WORK REQUIRED: Your response should match the records line for line.

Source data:

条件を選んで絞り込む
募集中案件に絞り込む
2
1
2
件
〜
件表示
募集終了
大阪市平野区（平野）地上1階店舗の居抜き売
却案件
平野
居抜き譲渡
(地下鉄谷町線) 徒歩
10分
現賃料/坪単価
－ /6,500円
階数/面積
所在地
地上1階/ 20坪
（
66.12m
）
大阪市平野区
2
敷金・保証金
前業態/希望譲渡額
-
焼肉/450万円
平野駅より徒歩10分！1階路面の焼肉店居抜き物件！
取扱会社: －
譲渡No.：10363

WORKED SOLUTION:
条件を選んで絞り込む
募集中案件に絞り込む
2
1
2
件
〜
件表示
募集終了
大阪市平野区（平野）地上1階店舗の居抜き売
却案件
平野
居抜き譲渡
(地下鉄谷町線) 徒歩
10分
現賃料/坪単価
－ /6,500円
階数/面積
所在地
地上1階/ 20坪
（
66.12m
）
大阪市平野区
2
敷金・保証金
前業態/希望譲渡額
-
焼肉/450万円
平野駅より徒歩10分！1階路面の焼肉店居抜き物件！
取扱会社: －
譲渡No.：10363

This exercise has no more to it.